Love, loss and loneliness in an incomprehensible world.

Simon Ings
Price: Check on Amazon

Author Simon Ings’ new book, The Smoke, has recently been released by Titan Books. The new sci-fi novel is set in an alternate reality England.A  description from the publisher:

“Simon Ings’ THE SMOKE is about love, loss and loneliness in an incomprehensible world.

Humanity has been split into three different species. Mutual incomprehension has fractured the globe. As humans race to be the first of their kind to reach the stars, another Great War looms.

For you, that means returning to Yorkshire and the town of your birth, where factories churn out the parts for gigantic spaceships. You’re done with the pretentions of the capital and its unfathomable architecture. You’re done with the people of the Bund, their easy superiority and unstoppable spread throughout the city of London and beyond. You’re done with Georgy Chernoy and his questionable defeat of death. You’re done with his daughter, Fel, and losing all the time. You’re done with love.

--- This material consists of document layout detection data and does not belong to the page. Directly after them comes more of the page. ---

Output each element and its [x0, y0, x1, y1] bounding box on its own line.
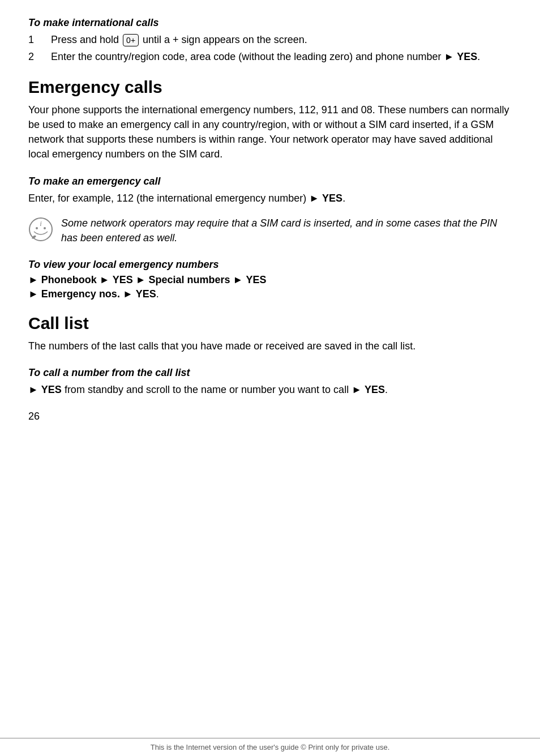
- call-yes-2: YES: [365, 384, 385, 395]
- make-emergency-section: To make an emergency call Enter, for exa…: [28, 176, 512, 245]
- intl-step1-text: Press and hold 0+ until a + sign appears…: [51, 32, 307, 47]
- intl-step-1: 1 Press and hold 0+ until a + sign appea…: [28, 32, 512, 47]
- make-emergency-body: Enter, for example, 112 (the internation…: [28, 191, 512, 206]
- nav-line-2: ► Emergency nos. ► YES.: [28, 288, 512, 300]
- special-numbers-label: Special numbers: [149, 274, 230, 285]
- call-number-section: To call a number from the call list ► YE…: [28, 367, 512, 397]
- yes-label-1: YES: [113, 274, 133, 285]
- make-emergency-heading: To make an emergency call: [28, 176, 512, 187]
- svg-point-2: [36, 227, 38, 229]
- note-box: i Some network operators may require tha…: [28, 216, 512, 245]
- yes-label-2: YES: [246, 274, 266, 285]
- intl-calls-heading: To make international calls: [28, 17, 512, 29]
- yes-label-3: YES: [136, 288, 156, 300]
- emergency-calls-heading: Emergency calls: [28, 78, 512, 97]
- view-local-heading: To view your local emergency numbers: [28, 259, 512, 271]
- footer: This is the Internet version of the user…: [0, 738, 540, 756]
- svg-point-3: [44, 227, 46, 229]
- step-num-2: 2: [28, 49, 40, 64]
- page-number: 26: [28, 411, 512, 422]
- call-list-body: The numbers of the last calls that you h…: [28, 339, 512, 353]
- call-list-heading: Call list: [28, 314, 512, 333]
- intl-calls-list: 1 Press and hold 0+ until a + sign appea…: [28, 32, 512, 64]
- call-list-section: Call list The numbers of the last calls …: [28, 314, 512, 353]
- call-number-body: ► YES from standby and scroll to the nam…: [28, 382, 512, 397]
- nav-line-1: ► Phonebook ► YES ► Special numbers ► YE…: [28, 274, 512, 286]
- emergency-nos-label: Emergency nos.: [41, 288, 120, 300]
- svg-text:i: i: [40, 219, 42, 228]
- call-yes-1: YES: [41, 384, 62, 395]
- note-icon: i: [28, 217, 53, 242]
- make-emergency-yes: YES: [322, 193, 342, 204]
- emergency-body: Your phone supports the international em…: [28, 102, 512, 161]
- intl-step-2: 2 Enter the country/region code, area co…: [28, 49, 512, 64]
- intl-calls-section: To make international calls 1 Press and …: [28, 17, 512, 64]
- intl-step2-text: Enter the country/region code, area code…: [51, 49, 480, 64]
- zero-plus-key: 0+: [123, 34, 139, 46]
- note-text: Some network operators may require that …: [61, 216, 512, 245]
- footer-text: This is the Internet version of the user…: [151, 743, 390, 751]
- call-number-heading: To call a number from the call list: [28, 367, 512, 379]
- view-local-section: To view your local emergency numbers ► P…: [28, 259, 512, 300]
- intl-step2-yes: YES: [457, 51, 477, 62]
- step-num-1: 1: [28, 32, 40, 47]
- phonebook-label: Phonebook: [41, 274, 97, 285]
- emergency-calls-section: Emergency calls Your phone supports the …: [28, 78, 512, 161]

But soon enough you will find yourself in the Smoke again, drawn back to the life you thought you’d left behind.

You’re done with love. But love’s not done with you.”

It’s hard to say precisely who the main protagonist is in The Smoke.  Aspiring architect Stuart Lanyon is the closest to fit the bill and seems to be the hub to which all the other characters are connected.  There’s his brother Jim, who is preparing to become an astronaut, and Bob, his working class father. Fel, Stuart’s genius girlfriend, is the daughter of Georgy, a rich and influential physician, whose breakthroughs with extending a person’s lifespan makes up a significant subplot. Oddly, Georgy’s girlfriend Stella, who is developing a low class TV show that also becomes a subplot, is Stuart’s aunt, sister to Stuart’s mother Betty.  Betty happens to be dying of cancer. The smaller cast of characters and their interconnectivity helps somewhat, as the way the plot is presented can make the story confusing at times.

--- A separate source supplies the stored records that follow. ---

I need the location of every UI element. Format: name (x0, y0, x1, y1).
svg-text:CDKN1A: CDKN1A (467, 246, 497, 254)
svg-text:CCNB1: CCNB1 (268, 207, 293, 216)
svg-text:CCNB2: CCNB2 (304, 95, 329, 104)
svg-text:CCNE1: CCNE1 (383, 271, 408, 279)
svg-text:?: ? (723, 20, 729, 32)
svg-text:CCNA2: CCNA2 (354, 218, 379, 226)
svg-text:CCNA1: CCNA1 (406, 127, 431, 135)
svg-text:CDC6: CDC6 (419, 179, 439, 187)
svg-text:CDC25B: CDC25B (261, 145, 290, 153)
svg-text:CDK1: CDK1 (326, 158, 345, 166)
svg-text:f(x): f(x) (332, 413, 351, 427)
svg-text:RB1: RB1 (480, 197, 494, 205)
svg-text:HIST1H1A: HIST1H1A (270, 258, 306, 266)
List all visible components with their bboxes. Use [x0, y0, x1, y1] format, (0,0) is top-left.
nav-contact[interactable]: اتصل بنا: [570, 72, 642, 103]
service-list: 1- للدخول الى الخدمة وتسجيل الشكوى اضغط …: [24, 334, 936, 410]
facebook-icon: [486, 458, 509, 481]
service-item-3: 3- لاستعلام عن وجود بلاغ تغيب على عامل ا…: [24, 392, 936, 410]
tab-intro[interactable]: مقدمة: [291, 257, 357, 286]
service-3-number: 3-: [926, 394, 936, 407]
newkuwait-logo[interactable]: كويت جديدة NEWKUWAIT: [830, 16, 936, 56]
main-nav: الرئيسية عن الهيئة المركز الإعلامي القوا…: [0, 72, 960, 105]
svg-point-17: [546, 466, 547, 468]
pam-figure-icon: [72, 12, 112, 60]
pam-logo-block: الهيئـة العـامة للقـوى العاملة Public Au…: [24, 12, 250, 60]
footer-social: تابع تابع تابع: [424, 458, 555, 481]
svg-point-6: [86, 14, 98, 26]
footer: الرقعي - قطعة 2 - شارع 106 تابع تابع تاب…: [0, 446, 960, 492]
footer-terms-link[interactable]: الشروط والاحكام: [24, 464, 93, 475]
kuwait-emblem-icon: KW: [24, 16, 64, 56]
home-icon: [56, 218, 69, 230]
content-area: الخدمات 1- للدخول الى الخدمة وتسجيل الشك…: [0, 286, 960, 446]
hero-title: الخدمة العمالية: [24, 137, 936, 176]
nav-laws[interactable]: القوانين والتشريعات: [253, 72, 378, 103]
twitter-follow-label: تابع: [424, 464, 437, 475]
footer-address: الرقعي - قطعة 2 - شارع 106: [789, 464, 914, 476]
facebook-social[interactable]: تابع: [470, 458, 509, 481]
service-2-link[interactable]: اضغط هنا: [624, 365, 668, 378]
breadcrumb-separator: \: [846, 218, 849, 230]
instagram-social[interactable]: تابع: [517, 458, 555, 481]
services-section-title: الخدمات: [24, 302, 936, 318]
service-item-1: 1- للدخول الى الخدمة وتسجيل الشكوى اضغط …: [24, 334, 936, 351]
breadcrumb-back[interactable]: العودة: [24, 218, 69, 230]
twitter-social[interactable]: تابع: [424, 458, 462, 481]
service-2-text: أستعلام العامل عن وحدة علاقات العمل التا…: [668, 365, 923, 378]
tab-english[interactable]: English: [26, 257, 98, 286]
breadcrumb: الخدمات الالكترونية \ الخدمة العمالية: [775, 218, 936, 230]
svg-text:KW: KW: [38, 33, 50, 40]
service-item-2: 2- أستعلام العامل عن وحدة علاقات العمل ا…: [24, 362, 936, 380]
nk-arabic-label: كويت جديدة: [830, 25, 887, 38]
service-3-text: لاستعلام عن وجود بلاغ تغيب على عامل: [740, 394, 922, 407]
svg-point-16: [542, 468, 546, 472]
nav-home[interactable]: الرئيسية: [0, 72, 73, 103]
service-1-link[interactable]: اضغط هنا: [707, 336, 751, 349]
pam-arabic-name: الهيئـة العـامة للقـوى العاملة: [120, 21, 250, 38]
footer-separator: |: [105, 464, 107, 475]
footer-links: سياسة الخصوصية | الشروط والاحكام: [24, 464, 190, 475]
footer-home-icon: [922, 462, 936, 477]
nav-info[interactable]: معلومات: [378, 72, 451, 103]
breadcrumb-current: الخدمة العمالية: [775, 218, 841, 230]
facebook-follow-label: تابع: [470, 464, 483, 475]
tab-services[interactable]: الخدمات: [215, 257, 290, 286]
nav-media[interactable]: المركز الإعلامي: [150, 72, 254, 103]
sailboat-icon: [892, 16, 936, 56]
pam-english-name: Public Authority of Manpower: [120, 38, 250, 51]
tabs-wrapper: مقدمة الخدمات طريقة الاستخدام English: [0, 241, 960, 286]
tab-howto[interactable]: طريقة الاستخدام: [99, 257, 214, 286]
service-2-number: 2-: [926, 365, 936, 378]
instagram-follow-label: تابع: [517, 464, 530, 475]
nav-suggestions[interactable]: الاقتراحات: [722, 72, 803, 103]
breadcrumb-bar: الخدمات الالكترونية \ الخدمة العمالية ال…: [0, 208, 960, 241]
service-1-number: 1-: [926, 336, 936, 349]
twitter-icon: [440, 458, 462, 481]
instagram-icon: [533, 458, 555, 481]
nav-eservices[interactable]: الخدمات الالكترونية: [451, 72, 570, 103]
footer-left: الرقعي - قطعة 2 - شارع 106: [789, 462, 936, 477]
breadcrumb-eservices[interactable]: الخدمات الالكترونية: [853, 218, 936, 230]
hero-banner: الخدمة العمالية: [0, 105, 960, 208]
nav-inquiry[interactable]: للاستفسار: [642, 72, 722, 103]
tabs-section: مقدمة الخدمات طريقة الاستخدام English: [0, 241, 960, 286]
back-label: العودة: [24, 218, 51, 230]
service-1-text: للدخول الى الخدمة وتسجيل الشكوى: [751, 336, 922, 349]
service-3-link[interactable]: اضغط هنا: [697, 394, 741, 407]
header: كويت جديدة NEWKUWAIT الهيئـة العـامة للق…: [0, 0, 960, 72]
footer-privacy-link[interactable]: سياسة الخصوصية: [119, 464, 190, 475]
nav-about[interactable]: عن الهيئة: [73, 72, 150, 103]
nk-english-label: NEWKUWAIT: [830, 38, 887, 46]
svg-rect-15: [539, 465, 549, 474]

The world in which Stuart lives, an alternate 1950s England as far as I can tell, has an array of technological differences and advances not present in ours, the most plot-centric being a biophotonic ray that leads to the development of a technology that effectively splits the human race into three separate species.  Oddly, class has more to do with what species results than any other factors.  The Bund are the highest class and most technologically advanced of the three. Next are the regular humans, like you and I, which make up the middle class.  The lowest are the “sub-human” Chickies.  They have an odd ability to biologically stimulate humans sexually, into an almost trance. 

The story obviously has themes of class warfare, with the lines definitively drawn.  It isn’t so much alluded to as it’s broadcast so the reader can clearly see it as a factor that weighs heavily through every decision a character makes or plot point that develops throughout the narrative. The thread the book follows, of a relationship between Stuart and Fel, is affected and colored by it. So too, the conflicts that arise when Betty is given a chance to live past her terminal diagnosis through a very strange procedure. It sees her being reborn into a fast growing infant body, which retains her memories but has to learn language and motor-skills again, like a regular baby.

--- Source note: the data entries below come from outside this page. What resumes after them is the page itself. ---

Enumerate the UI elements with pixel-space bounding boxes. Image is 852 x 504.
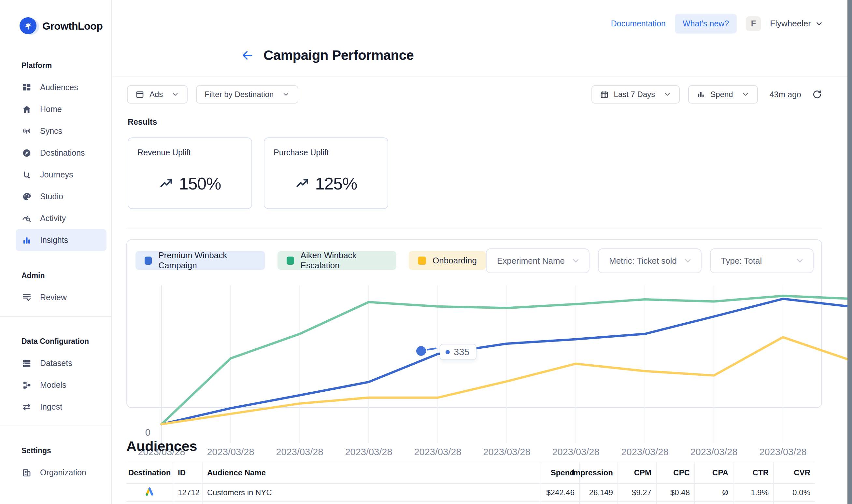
chart-legend: Premium Winback CampaignAiken Winback Es…: [136, 251, 486, 270]
palette-icon: [21, 192, 32, 201]
avatar[interactable]: F: [746, 16, 761, 31]
column-header-cpm[interactable]: CPM: [618, 462, 656, 483]
date-range-dropdown[interactable]: Last 7 Days: [591, 85, 680, 104]
x-tick-label: 2023/03/28: [264, 447, 335, 457]
chart-dropdown-experiment-name[interactable]: Experiment Name: [486, 248, 589, 273]
datasets-icon: [21, 358, 32, 368]
purchase-uplift-card: Purchase Uplift 125%: [264, 138, 388, 209]
source-dropdown-value: Ads: [149, 90, 163, 99]
sidebar-item-label: Audiences: [40, 83, 78, 92]
table-cell: $12.58: [618, 502, 656, 504]
sidebar-item-activity[interactable]: Activity: [0, 208, 111, 229]
column-header-destination[interactable]: Destination: [126, 462, 173, 483]
sidebar-item-label: Insights: [40, 235, 68, 245]
card-value: 150%: [179, 174, 221, 193]
sidebar-item-destinations[interactable]: Destinations: [0, 142, 111, 164]
back-button[interactable]: [241, 49, 254, 61]
legend-chip-aiken-winback-escalation[interactable]: Aiken Winback Escalation: [278, 251, 396, 270]
documentation-link[interactable]: Documentation: [611, 19, 666, 28]
column-header-impression[interactable]: Impression: [579, 462, 618, 483]
trending-up-icon: [159, 177, 173, 191]
sidebar-item-home[interactable]: Home: [0, 98, 111, 120]
sidebar-item-datasets[interactable]: Datasets: [0, 352, 111, 374]
section-divider: [126, 229, 822, 229]
chevron-down-icon: [683, 256, 692, 265]
table-cell: 0.2%: [773, 502, 815, 504]
sidebar-item-syncs[interactable]: Syncs: [0, 120, 111, 142]
audiences-grid-icon: [21, 83, 32, 92]
tooltip-series-dot: [446, 350, 450, 354]
ingest-arrows-icon: [21, 402, 32, 412]
models-icon: [21, 380, 32, 390]
account-menu[interactable]: Flywheeler: [770, 19, 823, 29]
chevron-down-icon: [571, 256, 580, 265]
legend-chip-onboarding[interactable]: Onboarding: [409, 251, 486, 270]
column-header-audience-name[interactable]: Audience Name: [202, 462, 540, 483]
metric-dropdown[interactable]: Spend: [688, 85, 758, 104]
vertical-scrollbar[interactable]: [848, 0, 852, 504]
table-cell: $0.48: [656, 484, 694, 501]
sidebar-item-journeys[interactable]: Journeys: [0, 164, 111, 185]
destination-filter-dropdown[interactable]: Filter by Destination: [196, 85, 298, 104]
sidebar-divider: [0, 426, 111, 426]
sidebar-divider: [0, 316, 111, 317]
audiences-table: DestinationIDAudience NameSpendImpressio…: [126, 462, 815, 504]
x-tick-label: 2023/03/28: [678, 447, 750, 457]
whats-new-button[interactable]: What's new?: [675, 14, 737, 34]
date-range-value: Last 7 Days: [614, 90, 655, 99]
table-row[interactable]: 12712Customers in NYC$242.4626,149$9.27$…: [126, 484, 815, 502]
sidebar-item-audiences[interactable]: Audiences: [0, 76, 111, 98]
sidebar-item-label: Home: [40, 105, 62, 114]
x-tick-label: 2023/03/28: [747, 447, 819, 457]
table-cell: 12712: [173, 484, 202, 501]
legend-label: Aiken Winback Escalation: [301, 250, 387, 271]
bar-chart-icon: [21, 235, 32, 245]
filter-row: Ads Filter by Destination Last 7 Days Sp…: [127, 85, 822, 104]
tooltip-value: 335: [454, 347, 469, 358]
sidebar-item-review[interactable]: Review: [0, 287, 111, 308]
sidebar-item-label: Activity: [40, 214, 66, 223]
table-cell: $9.27: [618, 484, 656, 501]
sidebar-item-models[interactable]: Models: [0, 374, 111, 396]
column-header-cvr[interactable]: CVR: [773, 462, 815, 483]
broadcast-icon: [21, 126, 32, 136]
sidebar-item-insights[interactable]: Insights: [16, 229, 107, 251]
table-row[interactable]: 12713Customers in California$1.64198$12.…: [126, 502, 815, 504]
sidebar-item-label: Destinations: [40, 148, 85, 158]
legend-swatch-icon: [418, 256, 426, 265]
sidebar-item-ingest[interactable]: Ingest: [0, 396, 111, 418]
legend-chip-premium-winback-campaign[interactable]: Premium Winback Campaign: [136, 251, 265, 270]
bar-chart-icon: [697, 90, 705, 98]
audiences-heading: Audiences: [126, 438, 197, 454]
last-updated-label: 43m ago: [769, 90, 801, 99]
card-value: 125%: [315, 174, 357, 193]
table-cell: $0.05: [656, 502, 694, 504]
sidebar-item-studio[interactable]: Studio: [0, 185, 111, 208]
chevron-down-icon: [742, 91, 749, 98]
column-header-id[interactable]: ID: [173, 462, 202, 483]
brand-logo[interactable]: GrowthLoop: [0, 16, 111, 36]
sidebar-item-organization[interactable]: Organization: [0, 462, 111, 484]
sidebar-section-label: Data Configuration: [0, 337, 111, 346]
sidebar-nav: PlatformAudiencesHomeSyncsDestinationsJo…: [0, 61, 111, 484]
chart-dropdowns: Experiment NameMetric: Ticket soldType: …: [486, 248, 814, 273]
topbar: Documentation What's new? F Flywheeler C…: [112, 0, 852, 77]
refresh-icon[interactable]: [812, 90, 822, 99]
column-header-ctr[interactable]: CTR: [733, 462, 773, 483]
table-header-row: DestinationIDAudience NameSpendImpressio…: [126, 462, 815, 484]
chart-card: Premium Winback CampaignAiken Winback Es…: [126, 239, 822, 408]
chart-dropdown-type[interactable]: Type: Total: [710, 248, 814, 273]
activity-search-icon: [21, 213, 32, 223]
dropdown-label: Experiment Name: [497, 256, 565, 266]
organization-icon: [21, 468, 32, 478]
revenue-uplift-card: Revenue Uplift 150%: [128, 138, 252, 209]
chevron-down-icon: [795, 256, 804, 265]
destination-cell: [126, 502, 173, 504]
table-cell: $242.46: [540, 484, 579, 501]
source-dropdown[interactable]: Ads: [127, 85, 188, 104]
sidebar-section-label: Admin: [0, 271, 111, 280]
column-header-cpc[interactable]: CPC: [656, 462, 694, 483]
chart-dropdown-metric[interactable]: Metric: Ticket sold: [598, 248, 702, 273]
column-header-cpa[interactable]: CPA: [694, 462, 733, 483]
y-tick-label: 0: [128, 427, 150, 438]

The author’s imagination can’t be questioned, nor the way he uses it to highlight real world issues. The problem arises from whether or not the reader will be able to piece together the narrative or the ideas he is trying to express because of the way the story is told.  First person narrative isn’t used in novels nearly as much as third, unless a writer has a very specific reason to do so, as it confines all the thoughts and opinions to the inner monologue of one character.  Here, not only does the book contain first person, it also jumps back and forth to the rarely used second person, with the narrative putting “you” in the role of the main character.  Along with large amount of flashbacks used throughout, the switching narrations will definitely not make piecing the larger puzzle of the story together easy for most readers.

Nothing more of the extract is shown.